Eric Ashleman: Good morning, Mike.
Mike Halloran: So let’s just start on the overall thought process for the year. Certainly appreciate all the color, prepared remarks. But as you think about how you’re conceptually setting the guidance here, is the thought that you’re basically looking for sequential stability across the platform from current levels, understanding that the ag piece, the dispencing piece, have some cyclical pressures. But the remaining pieces is just relatively normal cyclicality, not assuming an inflection or should we be thinking about those positive catalyst markets as you’re pushing some sort of inflection in the numbers this year as an offset, and then maybe just talk about how you’re expecting that cadencing to workout.

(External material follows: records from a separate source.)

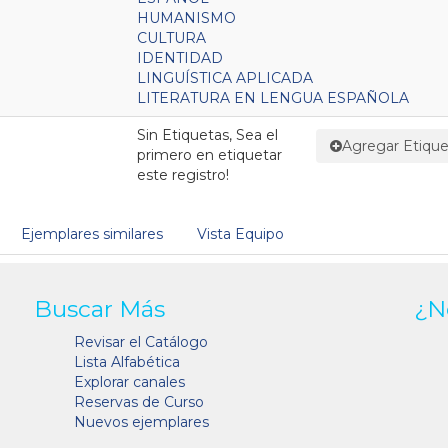
HUMANISMO
CULTURA
IDENTIDAD
LINGUÍSTICA APLICADA
LITERATURA EN LENGUA ESPAÑOLA
Sin Etiquetas, Sea el
Agregar Etique
primero en etiquetar
este registro!
Ejemplares similares
Vista Equipo
Buscar Más
¿N
Revisar el Catálogo
Lista Alfabética
Explorar canales
Reservas de Curso
Nuevos ejemplares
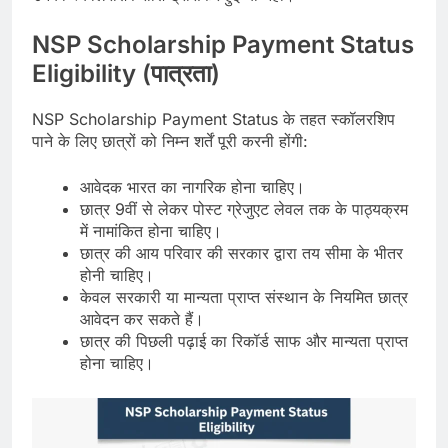
NSP Scholarship Payment Status
Eligibility (पात्रता)
NSP Scholarship Payment Status के तहत स्कॉलरशिप
पाने के लिए छात्रों को निम्न शर्तें पूरी करनी होंगी:
आवेदक भारत का नागरिक होना चाहिए।
छात्र 9वीं से लेकर पोस्ट ग्रेजुएट लेवल तक के पाठ्यक्रम
में नामांकित होना चाहिए।
छात्र की आय परिवार की सरकार द्वारा तय सीमा के भीतर
होनी चाहिए।
केवल सरकारी या मान्यता प्राप्त संस्थान के नियमित छात्र
आवेदन कर सकते हैं।
छात्र की पिछली पढ़ाई का रिकॉर्ड साफ और मान्यता प्राप्त
होना चाहिए।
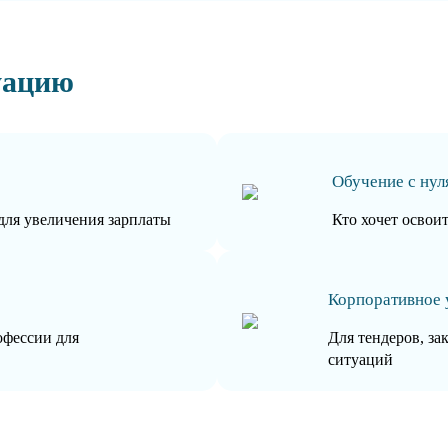
уацию
Обучение с нул
для увеличения зарплаты
Кто хочет освои
Корпоративное 
офессии для
Для тендеров, за
ситуаций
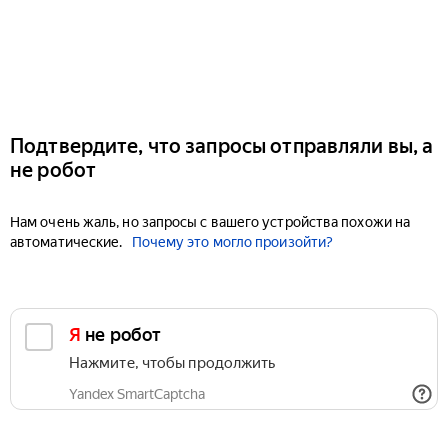
Подтвердите, что запросы отправляли вы, а
не робот
Нам очень жаль, но запросы с вашего устройства похожи на
автоматические.
Почему это могло произойти?
Я не робот
Нажмите, чтобы продолжить
Yandex SmartCaptcha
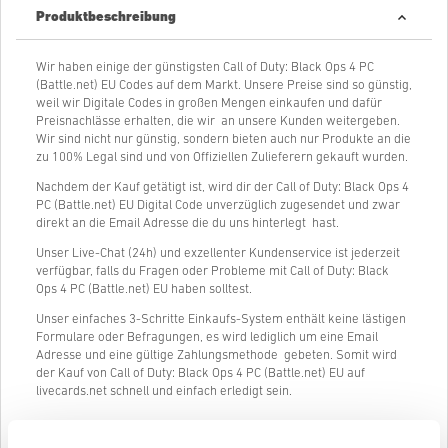
Produktbeschreibung
Wir haben einige der günstigsten Call of Duty: Black Ops 4 PC
(Battle.net) EU Codes auf dem Markt. Unsere Preise sind so günstig,
weil wir Digitale Codes in großen Mengen einkaufen und dafür
Preisnachlässe erhalten, die wir an unsere Kunden weitergeben.
Wir sind nicht nur günstig, sondern bieten auch nur Produkte an die
zu 100% Legal sind und von Offiziellen Zulieferern gekauft wurden.
Nachdem der Kauf getätigt ist, wird dir der Call of Duty: Black Ops 4
PC (Battle.net) EU Digital Code unverzüglich zugesendet und zwar
direkt an die Email Adresse die du uns hinterlegt hast.
Unser Live-Chat (24h) und exzellenter Kundenservice ist jederzeit
verfügbar, falls du Fragen oder Probleme mit Call of Duty: Black
Ops 4 PC (Battle.net) EU haben solltest.
Unser einfaches 3-Schritte Einkaufs-System enthält keine lästigen
Formulare oder Befragungen, es wird lediglich um eine Email
Adresse und eine gültige Zahlungsmethode gebeten. Somit wird
der Kauf von Call of Duty: Black Ops 4 PC (Battle.net) EU auf
livecards.net schnell und einfach erledigt sein.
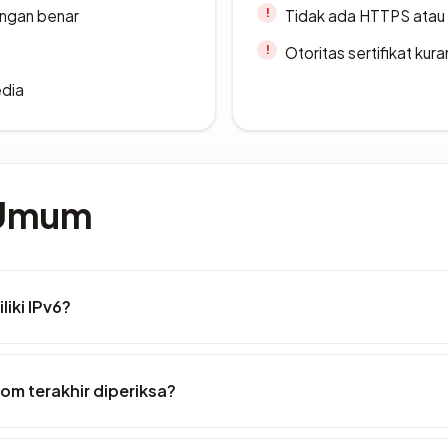
ngan benar
Tidak ada HTTPS atau s
Otoritas sertifikat ku
edia
 Umum
iki IPv6?
com terakhir diperiksa?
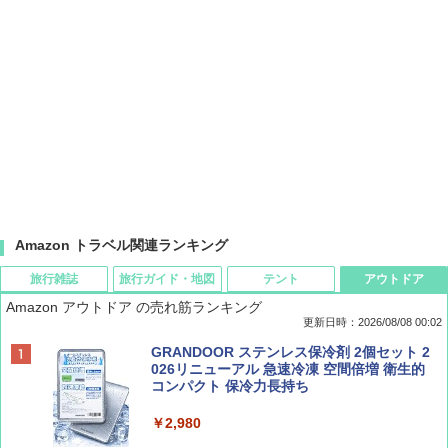
Amazon トラベル関連ランキング
旅行雑誌
旅行ガイド・地図
テント
アウトドア
Amazon アウトドア の売れ筋ランキング
更新日時：2026/08/08 00:02
BE-PAL(ビ-パル) 2026年 9 月号【特別付録:
D40 地球の歩き方 チェンマイ タイ北部の魅
[キャンパーズコレクション 山善] ポップアッ
GRANDOOR ステンレス保冷剤 2個セット 2
SOTO ミニマル"旅"財布 ランダム2種】
力的な町 2026～2027 地球の歩き方D アジア
プテント 傘みたいに広げて畳める パッとサ
026リニューアル 急速冷凍 空間倍増 衛生的
ッとサンシェード キューブ フルクローズ メ
コンパクト 保冷力長持ち
ッシュ 簡単設置 ワンタッチテント キャンプ
￥1,500
￥2,079
&ハイキング カーキ PATC-150(KH)
￥2,980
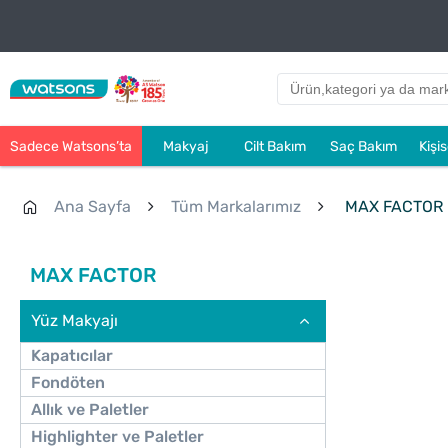
Sadece Watsons’ta
Makyaj
Cilt Bakım
Saç Bakım
Kişi
Ana Sayfa
Tüm Markalarımız
MAX FACTOR
MAX FACTOR
Yüz Makyajı
Kapatıcılar
Fondöten
Allık ve Paletler
Highlighter ve Paletler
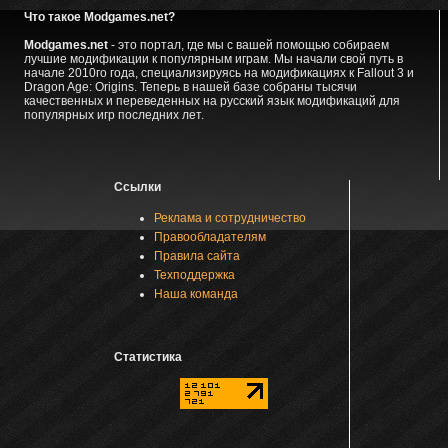
Что такое Modgames.net?
Modgames.net
- это портал, где мы с вашей помощью собираем
лучшие модификации к популярным играм. Мы начали свой путь в
начале 2010го года, специализируясь на модификациях к Fallout 3 и
Dragon Age: Origins. Теперь в нашей базе собраны тысячи
качественных и переведенных на русский язык модификаций для
популярных игр последних лет.
Ссылки
Реклама и сотрудничество
Правообладателям
Правила сайта
Техподдержка
Наша команда
Статистика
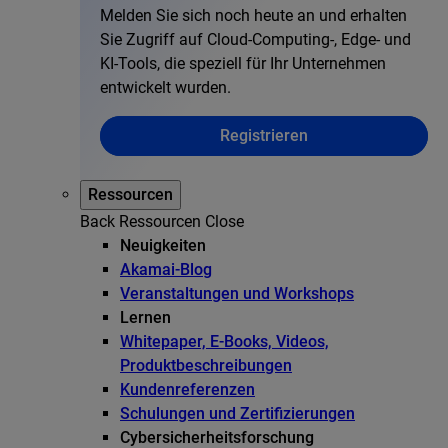
Melden Sie sich noch heute an und erhalten
Sie Zugriff auf Cloud-Computing-, Edge- und
KI-Tools, die speziell für Ihr Unternehmen
entwickelt wurden.
Registrieren
Ressourcen
Back
Ressourcen
Close
Neuigkeiten
Akamai-Blog
Veranstaltungen und Workshops
Lernen
Whitepaper, E-Books, Videos,
Produktbeschreibungen
Kundenreferenzen
Schulungen und Zertifizierungen
Cybersicherheitsforschung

Eric Ashleman: Yeah. I’ll kind of hit it from a revenue and demand side and let Abhi sort of square up how it financially tracks alongside of it. But, yeah, I think if you move from left to right, kind of start at the midpoint of last year. Again, we saw a back half that was pretty stable for us. Slight reductions in final reductions in backlog, but really ended the year with a normalized position. And I’ll remind people that for IDEX what that means is, we turn things really, really fast, it gives us about a half a quarter of visibility when we stand here, here on January 1 looking at it. So we’re kind of back to equilibrium in that perspective. And then, we started to see this sort of broader support emerging out of the snow, if you will in the end of Q4 and continuing through January.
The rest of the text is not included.